▶ [Action item]:
In the material below, find the line containing "europeni și să accentueze criza pe" and the line containing "de telefon al […]", then reproduce exactly both of them and every line between, and nothing else.

▶ [Input material]:
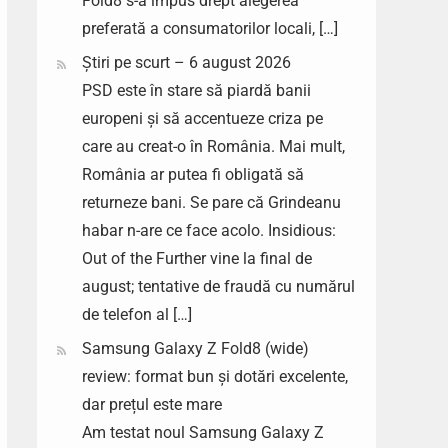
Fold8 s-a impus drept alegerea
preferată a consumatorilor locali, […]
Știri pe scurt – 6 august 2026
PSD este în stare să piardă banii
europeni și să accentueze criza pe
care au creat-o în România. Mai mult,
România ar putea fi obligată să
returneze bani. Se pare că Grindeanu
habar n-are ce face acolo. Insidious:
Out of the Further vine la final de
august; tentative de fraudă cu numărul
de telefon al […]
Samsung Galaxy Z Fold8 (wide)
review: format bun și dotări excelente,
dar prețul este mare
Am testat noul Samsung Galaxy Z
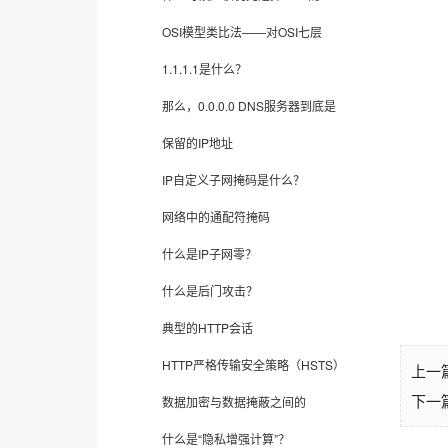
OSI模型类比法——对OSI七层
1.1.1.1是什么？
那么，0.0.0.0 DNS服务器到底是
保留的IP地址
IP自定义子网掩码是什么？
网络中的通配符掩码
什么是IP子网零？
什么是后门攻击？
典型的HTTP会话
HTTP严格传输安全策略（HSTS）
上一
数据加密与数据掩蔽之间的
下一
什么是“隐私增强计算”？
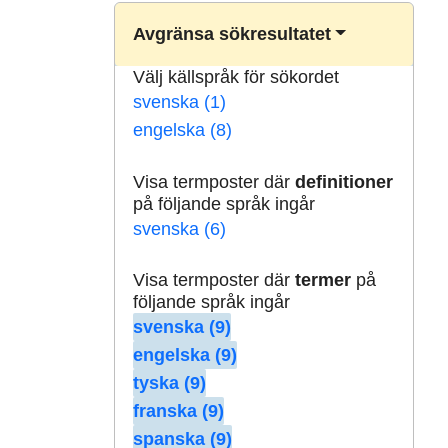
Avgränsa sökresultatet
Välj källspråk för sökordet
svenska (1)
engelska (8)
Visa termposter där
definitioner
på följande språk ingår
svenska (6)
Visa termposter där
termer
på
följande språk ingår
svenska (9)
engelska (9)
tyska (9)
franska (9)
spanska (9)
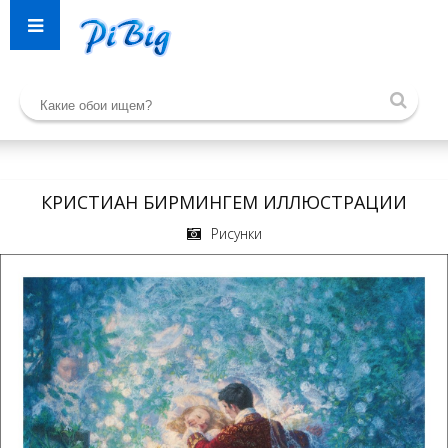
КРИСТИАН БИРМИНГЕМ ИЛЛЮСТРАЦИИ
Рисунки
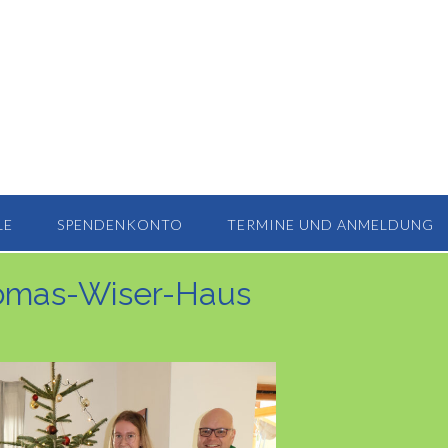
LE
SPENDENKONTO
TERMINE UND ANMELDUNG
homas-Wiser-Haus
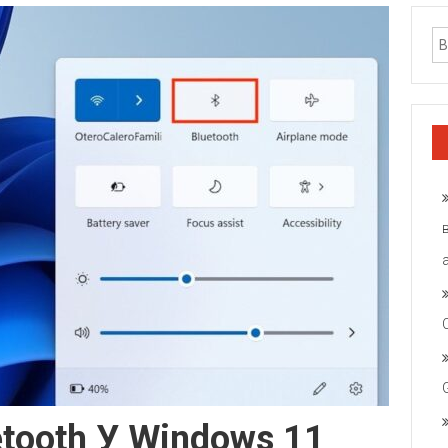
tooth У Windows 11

...

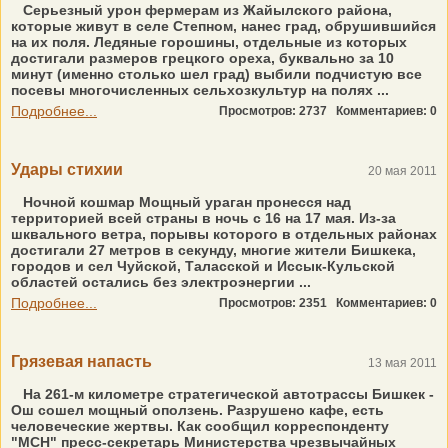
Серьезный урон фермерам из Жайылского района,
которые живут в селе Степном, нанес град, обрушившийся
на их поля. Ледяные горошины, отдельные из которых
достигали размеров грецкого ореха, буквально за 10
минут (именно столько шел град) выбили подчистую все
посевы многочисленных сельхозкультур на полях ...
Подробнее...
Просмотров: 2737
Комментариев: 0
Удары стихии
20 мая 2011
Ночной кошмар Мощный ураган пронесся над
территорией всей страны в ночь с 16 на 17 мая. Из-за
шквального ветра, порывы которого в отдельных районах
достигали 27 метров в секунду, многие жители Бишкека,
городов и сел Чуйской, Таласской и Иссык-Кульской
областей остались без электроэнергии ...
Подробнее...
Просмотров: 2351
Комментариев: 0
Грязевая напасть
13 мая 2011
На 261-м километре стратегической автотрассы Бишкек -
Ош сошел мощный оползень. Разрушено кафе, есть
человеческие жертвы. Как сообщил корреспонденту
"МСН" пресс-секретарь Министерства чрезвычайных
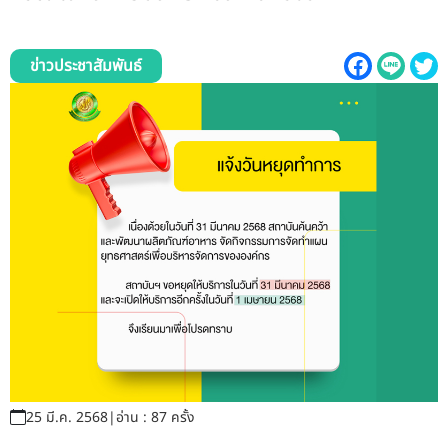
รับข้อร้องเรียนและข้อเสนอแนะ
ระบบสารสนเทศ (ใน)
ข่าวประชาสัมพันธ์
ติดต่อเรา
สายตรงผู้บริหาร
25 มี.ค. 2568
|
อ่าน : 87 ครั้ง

▶ [Task result]:
europeni și să accentueze criza pe
care au creat-o în România. Mai mult,
România ar putea fi obligată să
returneze bani. Se pare că Grindeanu
habar n-are ce face acolo. Insidious:
Out of the Further vine la final de
august; tentative de fraudă cu numărul
de telefon al […]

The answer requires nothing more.